The last remaining brother is Hector Beltran-Leyva. He was arrested at a restaurant in San Miguel Allende in 2014. Although he has many cases opened against him in Mexico (29 according to some reports), a court favorably ruled on a U.S. request for his extradition in August, 2016. He is charged in the District of Colombia (separately from his brother) and the Eastern District of New York. The Ministry of Foreign Affairs (SRE) approved the extradition on September 26, 2016. Not surprisingly, Hector appealed.

Yesterday, an appeals court in Mexico granted Hector protection against the extradition order and sent the case back to the trial court. Why? [More...]

Keeping in mind I don't speak Spanish and am using Google Translate, it seems a digital photograph that was attached to the extradition request was not an original photograph, and two experts disagreed as to whether it was Hector Beltran-Leyva. Under Mexican law, Article 236 of the Federal Code of Criminal Procedure, the trial judge was required to conduct a hearing with both experts, and if they could not agree, appoint a third expert. The trial court had determined it wasn't necessary for an extradition matter. The Appeals court says he's wrong.

Here's what I think is the interesting part: The Mexican prosecutors convinced the trial court the person in the photocopy of the photograph allegedly of Hector matched his digital arrest photo by a comparison technique known as an "anthropometric measurement system" which was used in the late 19th and early 20th century. The appeals court called the system obsolete. It is right.

Here's the google translated paragraph from yesterday's order:

In this particular case, such divergence is essentially due to the fact that, for a specialist, there are not sufficient practical or scientific technical elements to carry out any kind of identification, since the digital photographs annexed to the formal request for extradition are not original, and An anthropometric record contained in the records is obsolete for these purposes, among other things. "

Here's a bulletin by J Edger Hoover explaining the system has been obsolete since 1933, based on a 1903 case.

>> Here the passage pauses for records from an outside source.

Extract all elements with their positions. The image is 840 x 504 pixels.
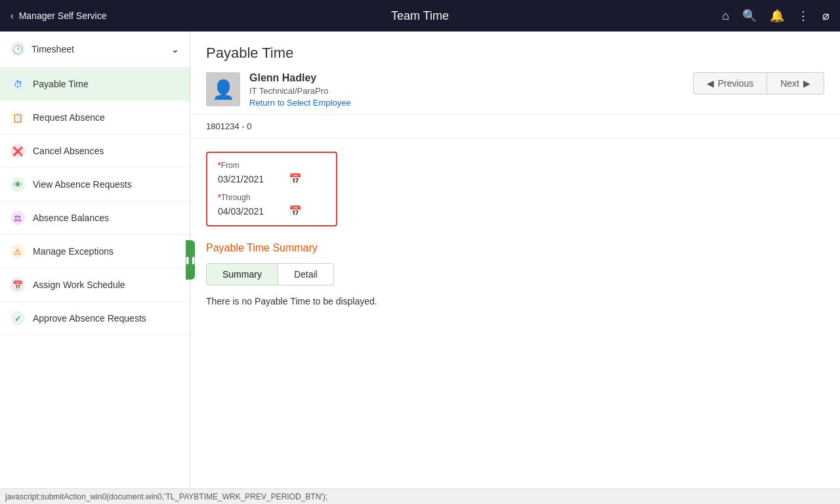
- employee-section: 👤 Glenn Hadley IT Technical/ParaPro Retu…: [206, 72, 824, 108]
- more-icon[interactable]: ⋮: [797, 9, 809, 23]
- back-label[interactable]: Manager Self Service: [19, 10, 107, 21]
- employee-name: Glenn Hadley: [249, 72, 351, 84]
- section-title: Payable Time Summary: [206, 242, 824, 254]
- date-range-box: *From 📅 *Through 📅: [206, 152, 337, 226]
- sidebar-item-approve-absence-requests[interactable]: ✓ Approve Absence Requests: [0, 302, 190, 335]
- tab-detail[interactable]: Detail: [278, 263, 334, 285]
- sidebar-wrapper: 🕐 Timesheet ⌄ ⏱ Payable Time 📋 Request A…: [0, 32, 190, 488]
- through-date-field: *Through 📅: [218, 193, 326, 217]
- avatar: 👤: [206, 72, 240, 106]
- tabs: Summary Detail: [206, 263, 824, 285]
- sidebar-item-view-absence-requests[interactable]: 👁 View Absence Requests: [0, 168, 190, 201]
- sidebar-item-request-absence[interactable]: 📋 Request Absence: [0, 101, 190, 135]
- from-calendar-icon[interactable]: 📅: [289, 173, 302, 185]
- main-layout: 🕐 Timesheet ⌄ ⏱ Payable Time 📋 Request A…: [0, 32, 840, 488]
- nav-buttons: ◀ Previous Next ▶: [693, 72, 824, 94]
- sidebar-item-absence-balances[interactable]: ⚖ Absence Balances: [0, 201, 190, 235]
- sidebar-item-cancel-absences[interactable]: ❌ Cancel Absences: [0, 135, 190, 168]
- statusbar: javascript:submitAction_win0(document.wi…: [0, 488, 840, 504]
- sidebar-timesheet-left: 🕐 Timesheet: [10, 42, 74, 56]
- return-to-select-employee-link[interactable]: Return to Select Employee: [249, 98, 351, 108]
- sidebar-timesheet-label: Timesheet: [32, 44, 74, 54]
- view-absence-requests-icon: 👁: [10, 177, 25, 192]
- sidebar-item-view-absence-requests-label: View Absence Requests: [33, 179, 132, 190]
- sidebar-timesheet-header[interactable]: 🕐 Timesheet ⌄: [0, 32, 190, 68]
- content-header: Payable Time 👤 Glenn Hadley IT Technical…: [190, 32, 840, 115]
- content-area: Payable Time 👤 Glenn Hadley IT Technical…: [190, 32, 840, 488]
- employee-id: 1801234 - 0: [190, 115, 840, 138]
- next-button[interactable]: Next ▶: [767, 72, 824, 94]
- through-label: *Through: [218, 193, 326, 202]
- avatar-person-icon: 👤: [212, 79, 235, 100]
- topbar-actions: ⌂ 🔍 🔔 ⋮ ⌀: [722, 9, 830, 23]
- page-header-title: Team Time: [391, 9, 449, 23]
- back-chevron-icon: ‹: [10, 10, 14, 21]
- statusbar-text: javascript:submitAction_win0(document.wi…: [5, 492, 327, 501]
- from-date-input-row: 📅: [218, 173, 326, 185]
- employee-role: IT Technical/ParaPro: [249, 86, 351, 96]
- no-data-message: There is no Payable Time to be displayed…: [206, 296, 824, 306]
- assign-work-schedule-icon: 📅: [10, 278, 25, 292]
- from-date-field: *From 📅: [218, 161, 326, 185]
- timesheet-icon: 🕐: [10, 42, 25, 56]
- payable-time-icon: ⏱: [10, 77, 25, 91]
- from-label: *From: [218, 161, 326, 170]
- next-chevron-icon: ▶: [803, 78, 810, 89]
- sidebar-item-manage-exceptions[interactable]: ⚠ Manage Exceptions: [0, 235, 190, 268]
- topbar: ‹ Manager Self Service Team Time ⌂ 🔍 🔔 ⋮…: [0, 0, 840, 32]
- sidebar-item-absence-balances-label: Absence Balances: [33, 213, 109, 223]
- content-body: *From 📅 *Through 📅: [190, 138, 840, 320]
- tab-detail-label: Detail: [294, 269, 318, 280]
- previous-label: Previous: [718, 78, 753, 89]
- tab-summary-label: Summary: [222, 269, 262, 280]
- sidebar-item-assign-work-schedule[interactable]: 📅 Assign Work Schedule: [0, 268, 190, 302]
- tab-summary[interactable]: Summary: [206, 263, 278, 285]
- manage-exceptions-icon: ⚠: [10, 244, 25, 259]
- through-calendar-icon[interactable]: 📅: [289, 205, 302, 217]
- home-icon[interactable]: ⌂: [722, 9, 729, 23]
- bell-icon[interactable]: 🔔: [770, 9, 784, 23]
- request-absence-icon: 📋: [10, 110, 25, 125]
- from-date-input[interactable]: [218, 174, 284, 184]
- sidebar-item-manage-exceptions-label: Manage Exceptions: [33, 246, 114, 257]
- sidebar-item-cancel-absences-label: Cancel Absences: [33, 146, 104, 156]
- page-title: Payable Time: [206, 45, 824, 62]
- timesheet-chevron-down-icon: ⌄: [171, 44, 179, 54]
- sidebar-collapse-handle[interactable]: ❚❚: [186, 240, 195, 280]
- sidebar-item-approve-absence-requests-label: Approve Absence Requests: [33, 313, 146, 324]
- previous-button[interactable]: ◀ Previous: [693, 72, 767, 94]
- sidebar-item-request-absence-label: Request Absence: [33, 112, 105, 123]
- sidebar-item-payable-time[interactable]: ⏱ Payable Time: [0, 68, 190, 101]
- back-nav[interactable]: ‹ Manager Self Service: [10, 10, 107, 21]
- through-date-input-row: 📅: [218, 205, 326, 217]
- search-icon[interactable]: 🔍: [742, 9, 757, 23]
- block-icon[interactable]: ⌀: [822, 9, 830, 23]
- absence-balances-icon: ⚖: [10, 211, 25, 225]
- sidebar-item-payable-time-label: Payable Time: [33, 79, 89, 89]
- previous-chevron-icon: ◀: [707, 78, 714, 89]
- approve-absence-requests-icon: ✓: [10, 311, 25, 326]
- sidebar-item-assign-work-schedule-label: Assign Work Schedule: [33, 280, 125, 290]
- employee-details: Glenn Hadley IT Technical/ParaPro Return…: [249, 72, 351, 108]
- sidebar: 🕐 Timesheet ⌄ ⏱ Payable Time 📋 Request A…: [0, 32, 190, 488]
- next-label: Next: [780, 78, 799, 89]
- through-date-input[interactable]: [218, 206, 284, 217]
- cancel-absences-icon: ❌: [10, 144, 25, 158]
- employee-info: 👤 Glenn Hadley IT Technical/ParaPro Retu…: [206, 72, 351, 108]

What were prosecutors thinking? Here's an article from 2014 explaining.

The Attorney General's Office (PGR) concluded the genetic and physiognomic surveys that show that the person arrested yesterday in the state of Guanajuato corresponds to Hector Beltran Leyva H , leader of the Beltrán Leyva criminal organization.

He determined that there is morphological, dimensional, chromatic correspondence and of particular signs among the analyzed photographs.

The ministerial institution indicated that the "study is based on the anthropometric system of the human face, analytical, comparative and deductive methods as well as measurement indices, which as a whole have the purpose of recognizing the similarity of people through the Physiognomic features through morphological specifications according to size and location on the human face, chromatic comprising the color of the skin, eyes, hair and complementary specifications or particular signs.

Here is how they measured the first photo (which is a color photocopy of a photo, not even a digital photo.) Here's how they measured the second photo which appears to be a digital photo.

According to the last linked article, the prosecutor also claimed to have DNA evidence showing Hector is Hector, by a comparison of his DNA with his brothers. So I'm not sure what the problem is, unless it is that the U.S. merely submitted a color xeroxed photo of Hector in its extradition request and relied on a few cooperators to identify the person depicted as Hector. If so, he's right to raise the argument in Mexico, because his brother Alfredo made the same argument in his case in D.C. and was promptly shot down.

The Mexican appeals court sent the case back to the trial court to get a third expert. Assuming it can find one who agrees with the prosecution, a new extradition order can be entered. In the meantime, Hector will remain in prison.